:: Study material

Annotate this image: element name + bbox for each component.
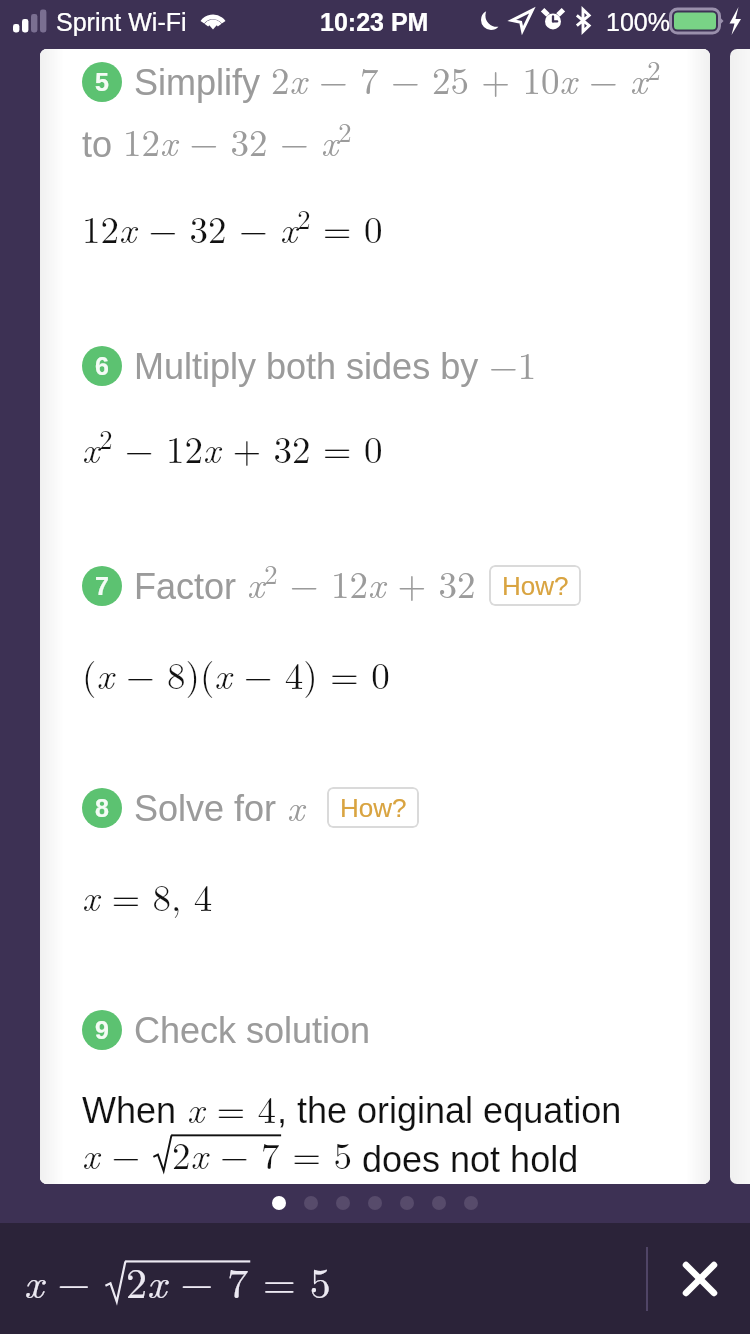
staticText: to [82, 124, 123, 164]
staticText: 9 [95, 1016, 109, 1044]
staticText: x − [82, 1127, 153, 1179]
staticText: 6 [95, 352, 109, 380]
button[interactable] [400, 1196, 414, 1210]
staticText: How? [340, 793, 407, 822]
button[interactable] [304, 1196, 318, 1210]
staticText: (x − 8)(x − 4) = 0 [82, 647, 390, 699]
button[interactable]: How? [327, 787, 419, 828]
staticText: x − [24, 1251, 105, 1311]
button[interactable]: How? [489, 565, 581, 606]
staticText: 7 [95, 572, 109, 600]
staticText: 2x − 7 − 25 + 10x − x2 [271, 50, 661, 105]
button[interactable] [272, 1196, 286, 1210]
button[interactable]: 5 [40, 49, 710, 1184]
button[interactable] [432, 1196, 446, 1210]
staticText: 2x − 7 [126, 1251, 249, 1311]
button[interactable] [336, 1196, 350, 1210]
staticText: x2 − 12x + 32 = 0 [82, 419, 383, 474]
staticText: = 5 [280, 1127, 352, 1179]
staticText: x [287, 779, 305, 831]
button[interactable]: Close [673, 1252, 727, 1306]
staticText: When [82, 1090, 187, 1130]
staticText: −1 [489, 337, 537, 389]
staticText: 100% [606, 8, 670, 36]
staticText: , the original equation [277, 1090, 622, 1130]
staticText: Solve for [134, 788, 287, 828]
staticText: 12x − 32 − x2 = 0 [82, 199, 383, 254]
staticText: Sprint Wi-Fi [56, 8, 187, 36]
staticText: Check solution [134, 1010, 371, 1050]
staticText: 12x − 32 − x2 [123, 112, 352, 167]
staticText: = 5 [249, 1251, 331, 1311]
staticText: How? [502, 571, 569, 600]
staticText: x = 8, 4 [82, 869, 213, 921]
staticText: does not hold [352, 1139, 579, 1179]
staticText: Factor [134, 566, 247, 606]
staticText: Simplify [134, 62, 271, 102]
button[interactable] [464, 1196, 478, 1210]
staticText: 5 [95, 68, 109, 96]
staticText: x2 − 12x + 32 [247, 554, 476, 609]
button[interactable] [368, 1196, 382, 1210]
staticText: x = 4 [187, 1081, 277, 1133]
staticText: 8 [95, 794, 109, 822]
staticText: Multiply both sides by [134, 346, 489, 386]
staticText: 10:23 PM [320, 8, 429, 36]
staticText: 2x − 7 [172, 1127, 280, 1179]
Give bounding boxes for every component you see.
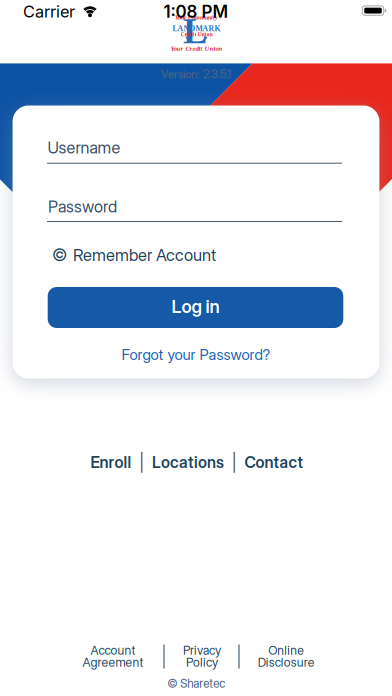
staticText: Online [268, 643, 304, 658]
staticText: © Sharetec [167, 676, 225, 691]
staticText: 1:08 PM [164, 1, 228, 22]
staticText: Account [90, 643, 136, 658]
staticText: L [183, 11, 207, 51]
staticText: Your Credit Union [170, 45, 222, 52]
staticText: LANDMARK [172, 24, 220, 33]
staticText: Credit Union [180, 31, 212, 37]
staticText: Forgot your Password? [122, 346, 270, 364]
staticText: Contact [245, 453, 304, 472]
staticText: Username [48, 138, 120, 157]
staticText: Privacy [183, 643, 221, 658]
staticText: Agreement [82, 655, 144, 670]
staticText: Remember Account [73, 245, 216, 265]
staticText: Policy [186, 655, 218, 670]
staticText: Carrier [23, 2, 75, 21]
staticText: Locations [152, 453, 224, 472]
staticText: Enroll [90, 453, 131, 472]
staticText: Log in [172, 296, 220, 317]
staticText: © [52, 244, 67, 266]
staticText: Your Community [175, 14, 218, 21]
staticText: Disclosure [258, 655, 315, 670]
staticText: Password [48, 197, 117, 216]
staticText: Version: 2.3.5.1 [161, 67, 231, 81]
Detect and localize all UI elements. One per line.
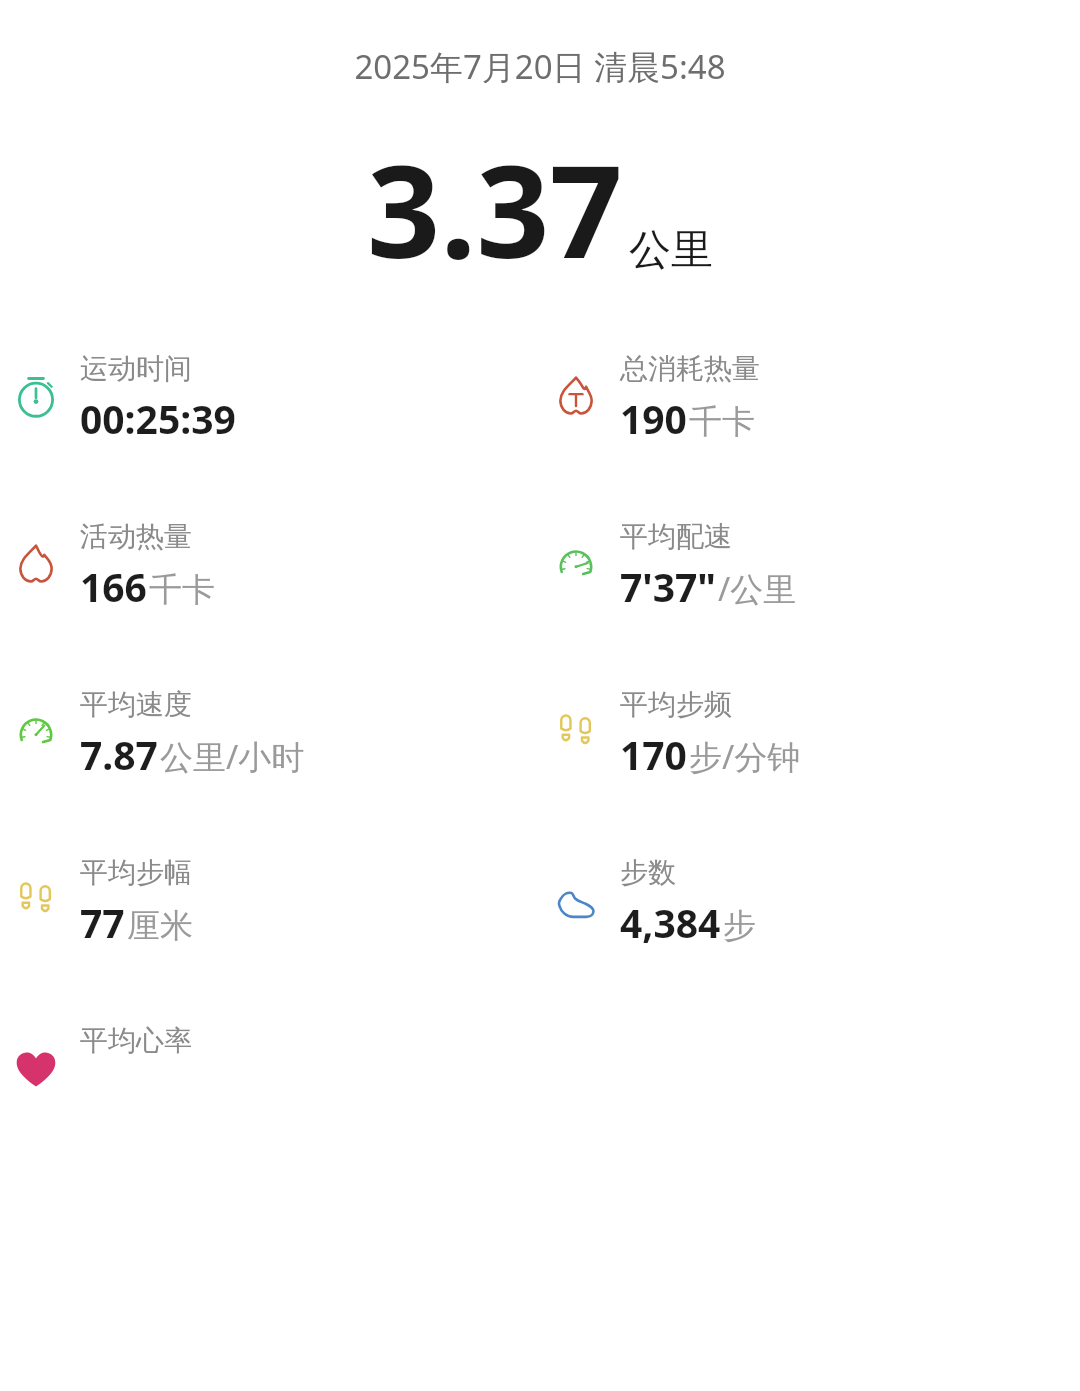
- staticText: 平均配速: [620, 519, 732, 554]
- staticText: 平均心率: [80, 1023, 192, 1058]
- button[interactable]: 平均速度: [0, 687, 540, 781]
- staticText: 厘米: [127, 905, 193, 947]
- button[interactable]: 平均心率: [0, 1023, 540, 1117]
- staticText: 170: [620, 728, 687, 781]
- staticText: /公里: [718, 566, 797, 611]
- staticText: 平均速度: [80, 687, 192, 722]
- button[interactable]: 运动时间: [0, 351, 540, 445]
- staticText: 公里: [629, 224, 713, 277]
- staticText: 千卡: [689, 401, 755, 443]
- staticText: 190: [620, 392, 687, 445]
- button[interactable]: 平均步频: [540, 687, 1080, 781]
- button[interactable]: 平均步幅: [0, 855, 540, 949]
- staticText: 00:25:39: [80, 392, 236, 445]
- staticText: 2025年7月20日 清晨5:48: [0, 44, 1080, 89]
- staticText: 166: [80, 560, 147, 613]
- button[interactable]: 活动热量: [0, 519, 540, 613]
- staticText: 运动时间: [80, 351, 192, 386]
- staticText: 步: [723, 905, 756, 947]
- button[interactable]: 步数: [540, 855, 1080, 949]
- button[interactable]: 平均配速: [540, 519, 1080, 613]
- staticText: 3.37: [367, 121, 623, 295]
- staticText: 总消耗热量: [620, 351, 760, 386]
- staticText: 步/分钟: [689, 734, 801, 779]
- button[interactable]: 总消耗热量: [540, 351, 1080, 445]
- staticText: 步数: [620, 855, 676, 890]
- staticText: 公里/小时: [160, 734, 305, 779]
- staticText: 7'37": [620, 560, 716, 613]
- staticText: 4,384: [620, 896, 721, 949]
- staticText: 平均步频: [620, 687, 732, 722]
- staticText: 7.87: [80, 728, 158, 781]
- staticText: 平均步幅: [80, 855, 192, 890]
- staticText: 77: [80, 896, 125, 949]
- staticText: 千卡: [149, 569, 215, 611]
- staticText: 活动热量: [80, 519, 192, 554]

::::

Pictures must not appear in the copy, which must otherwise match the listing exactly.

> _Exercise output_
Annotate this image: element name + bbox for each component.
staticText: to [82, 124, 123, 164]
staticText: 9 [95, 1016, 109, 1044]
staticText: x − [82, 1127, 153, 1179]
staticText: 6 [95, 352, 109, 380]
button[interactable] [400, 1196, 414, 1210]
staticText: How? [340, 793, 407, 822]
button[interactable] [304, 1196, 318, 1210]
staticText: (x − 8)(x − 4) = 0 [82, 647, 390, 699]
button[interactable]: How? [327, 787, 419, 828]
staticText: x − [24, 1251, 105, 1311]
button[interactable]: How? [489, 565, 581, 606]
staticText: 7 [95, 572, 109, 600]
staticText: 2x − 7 − 25 + 10x − x2 [271, 50, 661, 105]
button[interactable] [272, 1196, 286, 1210]
button[interactable]: 5 [40, 49, 710, 1184]
button[interactable] [432, 1196, 446, 1210]
staticText: 2x − 7 [126, 1251, 249, 1311]
button[interactable] [336, 1196, 350, 1210]
staticText: x2 − 12x + 32 = 0 [82, 419, 383, 474]
staticText: = 5 [280, 1127, 352, 1179]
staticText: x [287, 779, 305, 831]
button[interactable]: Close [673, 1252, 727, 1306]
staticText: When [82, 1090, 187, 1130]
staticText: −1 [489, 337, 537, 389]
staticText: 100% [606, 8, 670, 36]
staticText: , the original equation [277, 1090, 622, 1130]
staticText: Solve for [134, 788, 287, 828]
staticText: 12x − 32 − x2 = 0 [82, 199, 383, 254]
staticText: Sprint Wi-Fi [56, 8, 187, 36]
staticText: Check solution [134, 1010, 371, 1050]
staticText: 12x − 32 − x2 [123, 112, 352, 167]
staticText: = 5 [249, 1251, 331, 1311]
staticText: How? [502, 571, 569, 600]
staticText: x = 8, 4 [82, 869, 213, 921]
staticText: does not hold [352, 1139, 579, 1179]
staticText: Factor [134, 566, 247, 606]
staticText: Simplify [134, 62, 271, 102]
button[interactable] [464, 1196, 478, 1210]
staticText: 5 [95, 68, 109, 96]
staticText: x2 − 12x + 32 [247, 554, 476, 609]
button[interactable] [368, 1196, 382, 1210]
staticText: x = 4 [187, 1081, 277, 1133]
staticText: 8 [95, 794, 109, 822]
staticText: Multiply both sides by [134, 346, 489, 386]
staticText: 10:23 PM [320, 8, 429, 36]
staticText: 2x − 7 [172, 1127, 280, 1179]
Give bounding boxes for every component you see.
staticText: Online [268, 643, 304, 658]
staticText: © Sharetec [167, 676, 225, 691]
staticText: 1:08 PM [164, 1, 228, 22]
staticText: Account [90, 643, 136, 658]
staticText: L [183, 11, 207, 51]
staticText: Your Credit Union [170, 45, 222, 52]
staticText: LANDMARK [172, 24, 220, 33]
staticText: Credit Union [180, 31, 212, 37]
staticText: Forgot your Password? [122, 346, 270, 364]
staticText: Contact [245, 453, 304, 472]
staticText: Username [48, 138, 120, 157]
staticText: Privacy [183, 643, 221, 658]
staticText: Agreement [82, 655, 144, 670]
staticText: Remember Account [73, 245, 216, 265]
staticText: Policy [186, 655, 218, 670]
staticText: Carrier [23, 2, 75, 21]
staticText: Locations [152, 453, 224, 472]
staticText: Enroll [90, 453, 131, 472]
staticText: Log in [172, 296, 220, 317]
staticText: © [52, 244, 67, 266]
staticText: Your Community [175, 14, 218, 21]
staticText: Disclosure [258, 655, 315, 670]
staticText: Password [48, 197, 117, 216]
staticText: Version: 2.3.5.1 [161, 67, 231, 81]
Detect and localize all UI elements. One per line.
- staticText: 平均配速: [620, 519, 732, 554]
- staticText: 平均心率: [80, 1023, 192, 1058]
- button[interactable]: 平均速度: [0, 687, 540, 781]
- staticText: 厘米: [127, 905, 193, 947]
- button[interactable]: 平均心率: [0, 1023, 540, 1117]
- staticText: 170: [620, 728, 687, 781]
- staticText: /公里: [718, 566, 797, 611]
- staticText: 平均速度: [80, 687, 192, 722]
- button[interactable]: 运动时间: [0, 351, 540, 445]
- staticText: 公里: [629, 224, 713, 277]
- staticText: 千卡: [689, 401, 755, 443]
- staticText: 190: [620, 392, 687, 445]
- button[interactable]: 平均步频: [540, 687, 1080, 781]
- button[interactable]: 平均步幅: [0, 855, 540, 949]
- staticText: 00:25:39: [80, 392, 236, 445]
- staticText: 2025年7月20日 清晨5:48: [0, 44, 1080, 89]
- staticText: 166: [80, 560, 147, 613]
- button[interactable]: 活动热量: [0, 519, 540, 613]
- staticText: 运动时间: [80, 351, 192, 386]
- staticText: 步: [723, 905, 756, 947]
- button[interactable]: 步数: [540, 855, 1080, 949]
- button[interactable]: 平均配速: [540, 519, 1080, 613]
- staticText: 3.37: [367, 121, 623, 295]
- staticText: 总消耗热量: [620, 351, 760, 386]
- staticText: 步/分钟: [689, 734, 801, 779]
- button[interactable]: 总消耗热量: [540, 351, 1080, 445]
- staticText: 步数: [620, 855, 676, 890]
- staticText: 公里/小时: [160, 734, 305, 779]
- staticText: 7'37": [620, 560, 716, 613]
- staticText: 4,384: [620, 896, 721, 949]
- staticText: 平均步频: [620, 687, 732, 722]
- staticText: 7.87: [80, 728, 158, 781]
- staticText: 平均步幅: [80, 855, 192, 890]
- staticText: 77: [80, 896, 125, 949]
- staticText: 千卡: [149, 569, 215, 611]
- staticText: 活动热量: [80, 519, 192, 554]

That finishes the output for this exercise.